Print every entry below exactly, leaving out the pictures.

--- START ---

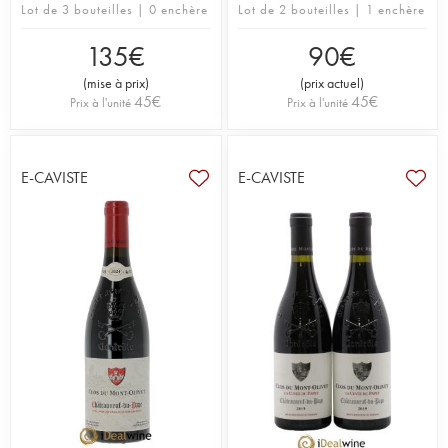
Lot de 3 bouteilles | 0 enchère
Lot de 2 bouteilles | 1 enchère
135
€
90
€
(
mise à prix
)
(
prix actuel
)
45
€
45
€
Prix à l'unité
Prix à l'unité
E-CAVISTE
E-CAVISTE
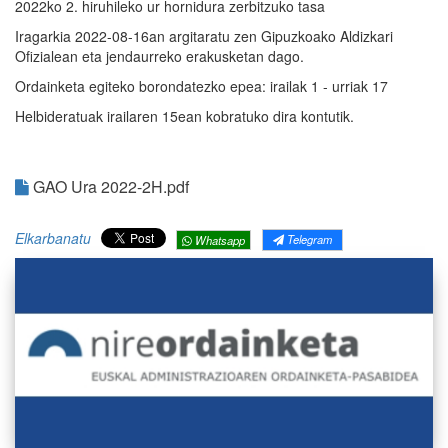
2022ko 2. hiruhileko ur hornidura zerbitzuko tasa
Iragarkia 2022-08-16an argitaratu zen Gipuzkoako Aldizkari
Ofizialean eta jendaurreko erakusketan dago.
Ordainketa egiteko borondatezko epea: irailak 1 - urriak 17
Helbideratuak irailaren 15ean kobratuko dira kontutik.
GAO Ura 2022-2H.pdf
Elkarbanatu
Telegram
Whatsapp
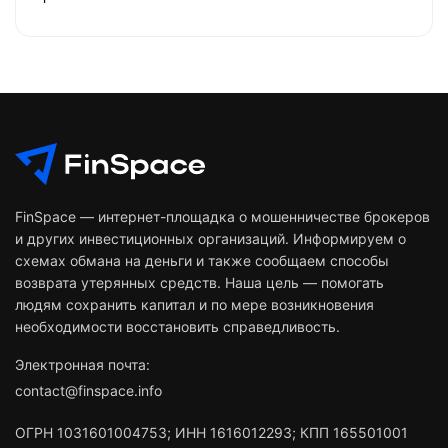
FinSpace — интернет-площадка о мошенничестве брокеров
и других инвестиционных организаций. Информируем о
схемах обмана на деньги и также сообщаем способы
возврата утерянных средств. Наша цель — помогать
людям сохранить капитал и по мере возникновения
необходимости восстановить справедливость.
Электронная почта:
contact@finspace.info
ОГРН
1031601004753
;
ИНН
1616012293
;
КПП 165501001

--- END ---

● **Response for this exercise**:
Lot de 3 bouteilles | 0 enchère
Lot de 2 bouteilles | 1 enchère
135
€
90
€
(
mise à prix
)
(
prix actuel
)
45
€
45
€
Prix à l'unité
Prix à l'unité
E-CAVISTE
E-CAVISTE
2022ko 2. hiruhileko ur hornidura zerbitzuko tasa
Iragarkia 2022-08-16an argitaratu zen Gipuzkoako Aldizkari
Ofizialean eta jendaurreko erakusketan dago.
Ordainketa egiteko borondatezko epea: irailak 1 - urriak 17
Helbideratuak irailaren 15ean kobratuko dira kontutik.
GAO Ura 2022-2H.pdf
Elkarbanatu
Telegram
Whatsapp
FinSpace — интернет-площадка о мошенничестве брокеров
и других инвестиционных организаций. Информируем о
схемах обмана на деньги и также сообщаем способы
возврата утерянных средств. Наша цель — помогать
людям сохранить капитал и по мере возникновения
необходимости восстановить справедливость.
Электронная почта:
contact@finspace.info
ОГРН
1031601004753
;
ИНН
1616012293
;
КПП 165501001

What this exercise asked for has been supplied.